At P&G India's 5th annual #WeSeeEqual Equality and Inclusion Summit 2024, Mukta Maheshwari, Chief Marketing Officer, P&G India; and Vice President, Fabric Care, P&G India spoke to BW Marketing World exclusively, navigating the complexities of targeting diverse audiences with tailored media mixes, the inclusion of social issues in advertising campaigns and the transformative role of technology in enhancing consumer engagement. 

Excerpts:

With so many brands under the P&G umbrella, how do you strike a balance between traditional and digital channels to reach consumers effectively in today's time?

Each brand has a defined target audience where their benefit offering is most meaningful, and that for every brand, dictates what the media mix is going to be like. For example, a brand like Ariel will have a full media mix of television, digital, cinema, out-of-home, Instagram. If you take another brand, let's say Pampers, where the target audience is either moms or soon-to-be moms, the communication medium and channels will be a lot more curated to reach the right set of consumers most effectively. So it depends on what the brand objective is and the 

When you plan your marketing strategies, what does your media mix look like?

Usually, my preference is always - this is my target audience. What is the media mix that will help me reach this target audience most effectively and efficiently? Talking about Ariel, it is a superior laundry detergent product and the need is relevant to a very wide population. If that is your objective, then your media mix will include television, out-of-home, digital - it will include the whole. So it  depends on what benefit you're promising and who will it be relevant to, how most effective you will be.

The bifurcation of marketing spends truly depends on the campaign and what is the right audience for that.
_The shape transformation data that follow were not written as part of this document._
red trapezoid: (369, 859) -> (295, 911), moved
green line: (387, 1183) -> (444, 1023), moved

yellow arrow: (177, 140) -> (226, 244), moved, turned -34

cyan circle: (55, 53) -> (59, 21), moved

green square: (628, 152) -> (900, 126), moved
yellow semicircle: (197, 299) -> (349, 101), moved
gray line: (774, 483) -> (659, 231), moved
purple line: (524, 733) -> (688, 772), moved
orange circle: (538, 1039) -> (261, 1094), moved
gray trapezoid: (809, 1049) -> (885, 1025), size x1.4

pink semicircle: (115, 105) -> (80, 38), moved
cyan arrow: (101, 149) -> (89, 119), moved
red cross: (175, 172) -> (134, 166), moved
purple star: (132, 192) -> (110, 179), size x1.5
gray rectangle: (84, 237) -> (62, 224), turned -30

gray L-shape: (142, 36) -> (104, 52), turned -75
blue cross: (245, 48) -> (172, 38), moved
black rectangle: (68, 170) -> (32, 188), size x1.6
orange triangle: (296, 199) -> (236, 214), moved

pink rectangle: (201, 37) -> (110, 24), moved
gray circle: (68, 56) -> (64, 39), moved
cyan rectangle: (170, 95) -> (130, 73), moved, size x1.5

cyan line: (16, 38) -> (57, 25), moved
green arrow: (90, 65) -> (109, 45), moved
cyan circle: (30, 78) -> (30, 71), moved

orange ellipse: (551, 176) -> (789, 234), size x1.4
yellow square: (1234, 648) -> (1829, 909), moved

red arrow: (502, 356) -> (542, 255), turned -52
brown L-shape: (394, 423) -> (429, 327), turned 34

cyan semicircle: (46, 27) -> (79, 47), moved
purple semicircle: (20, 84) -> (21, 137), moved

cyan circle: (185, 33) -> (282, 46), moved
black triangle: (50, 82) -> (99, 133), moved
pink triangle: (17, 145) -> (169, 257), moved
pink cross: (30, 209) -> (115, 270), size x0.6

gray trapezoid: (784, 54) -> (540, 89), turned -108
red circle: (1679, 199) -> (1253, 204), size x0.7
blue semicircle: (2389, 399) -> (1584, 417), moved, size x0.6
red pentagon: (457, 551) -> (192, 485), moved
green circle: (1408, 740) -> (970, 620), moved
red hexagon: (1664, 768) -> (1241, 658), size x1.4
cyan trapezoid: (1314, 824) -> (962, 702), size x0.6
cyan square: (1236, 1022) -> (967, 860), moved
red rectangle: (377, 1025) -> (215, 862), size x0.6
P&G’s advertising campaigns address a lot of social issues. With Ariel's 'Share the Load,' we saw campaigns on gender equality. Can you elaborate on how you leverage ad campaigns to address social issues?

I start with why a cause and why gender equality is a cause. The brands pick a cause which closely resonates with the brand-defined purpose. Gender equality is extremely important for Ariel because it designs products which will give superior results, irrespective of who's doing the laundry. So for us, it is important that we drive that balance and equality so that anyone can get great results if they use a product like Ariel. 

Why? From a societal standpoint, it's important. Women are increasingly going into the workforce. And we know when there is a good, diverse mix of people creating the solution, the outcome is often better. And women will be able to contribute to their maximum potential outside the home if what today they are tied back with, are taken care of. What we're trying to do is - one chore at a time, the chore that at least Ariel can influence. This is now the 9th year in a row for us to be doing it. 

Why do you think diversity has become so important in marketing strategies today, and how does it contribute to the success of a brand's overall persona?

Let's take P&G today; it serves about 5 billion consumers across the world and these consumers are not a homogenous set of consumers. They are different consumers with different regional preferences, cultural preferences, food preferences and different notions they grew up in. Getting diversity helps bring those diverse perspectives. So the solutions that we're making are better suited for a much broader audience. For example, if I were to globally design a solution, I would want to have representatives from folks from all the countries so that they can put in what is important and what will work better. It makes great business sense to get diverse opinions as we're co-creating solutions for consumers.

How are you implementing and leveraging tech in your marketing campaigns?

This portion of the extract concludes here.